Professore di italiano presso La Trobe University per molti anni, Anthony Pagliaro ha tradotto i due volumi di Giorgio Cheda intitolati L’emigrazione ticinese in Australia, uno studio e racconto dell’emigrazione dei ticinesi durante la corsa all’oro.
Nato a Melbourne da padre pugliese e madre australiana, Pagliaro ha studiato letteratura italiana con il professore Colin McCormick presso la Melbourne Univeristy, specializzandosi e poi studiando Filologia Classica a Roma e iniziando a insegnare presso il dipartimento italiano a La Trobe dal 1975 fino a 10 anni fa.
La traduzione dei due volumi dedicati alla storia dei ticinesi in Australia è stata pubblicata dall’Italian Australian Institute poco prima dell’inizio della pandemia di Covid-19 e per questo il libro non è stato ancora presentato.
“Cheda ha scoperto vecchie lettere degli emigrati svizzeri del Ticino, collezionandole e iniziando a indagare sui motivi che spingevano gli emigrati a partire, le condizioni igienichee di salute durante il viaggio e l’esperienza australiana”, ha raccontato Pagliaro.
Lo scrittore è riuscito a fare un elenco di 2000 nomi di emigrati dal Ticino all’Australia nell’arco temporale che va dal 1853 al 1856, identificando varie ragioni tra cui la scoperta dell’oro: “Il Comune faceva un prestito all’emigrato che vendeva tutto, firmava un contratto e se ne andava”.

Quattro pionieri partiti dal Ticino che si sono stabiliti a Daylesford. Raffigurati in foto ci sono Giovan Battista Antognini, Albino Paganetti, Francesco Ceresa e Marco Moccettini. (Foto: Daylesford and District Historical Society)
Fu Piero Genovesi, a capo dello IAI, che si interessò al progetto e volle la pubblicazione della traduzione del libro: “Abbiamo terminato il progetto poco prima della sua scomparsa, giusto in tempo”, prosegue Pagliaro.
I racconti contenuti nei due volumi sono molti, come quello della nave Royal Charter che, tornando dall’Australia piena d’oro, naufragò sulle coste dell’Inghilterra, senza lasciare superstiti in un luogo in cui, ancora oggi, in molti vanno alla ricerca dell’oro perduto.
Mentre nel primo volume di The Emigration of Swiss Italians to the Australian Gold Rush si trovano analisi e dati sull’emigrazione di quel periodo dal Ticino, nel secondo volume sono raccolte le corrispondenze epistolari tra gli emigrati e le famiglie:
“Il ticinese del 1800 è un linguaggio particolare, con la presenza di parole misteriose.
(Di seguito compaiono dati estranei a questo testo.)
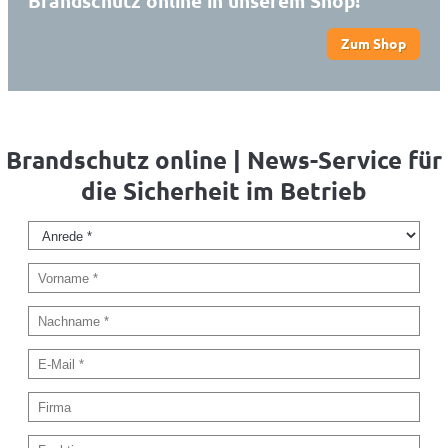
Brandschutz online in unserem Shop!
Zum Shop
Brandschutz online | News-Service für
die Sicherheit im Betrieb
In certi casi le lettere sono state dettate e scritte dall’emigrato più istruito”, ha spiegato Pagliaro.
In Svizzera l’istruzione era diventata obbligatoria nel 1840, quindi si avevano delle conoscenze elementari ma nella maggior parte dei casi sapevano leggere e scrivere. In alcune lettere, come evidenzia il traduttore, la punteggiatura è inesistente e renderle comprensibili a un lettore anglofono sarebbe stato impossibile, a causa della mancanza delle concordanze maschili e femminili in lingua inglese:
“Ho dovuto fare dei compromessi, ma per capire a fondo queste lettere credo bisogni leggerle in italiano”, ha ammesso il traduttore.
Cheda racconta dell’esperienza australiana come un esilio, un’esperienza negativa in cui alcuni si arricchirono, ma in molti no:
“Chi ha fatto fortuna scompare dal racconto epistolare perché torna in Svizzera e non scrive più”.
Alcuni però sono rimasti e hanno comprato fattorie, tra cui ancora i numerosi discendenti che si sono stabiliti nelle zone di Daylesford tra cui cognomi noti come Righetti e Toghetti.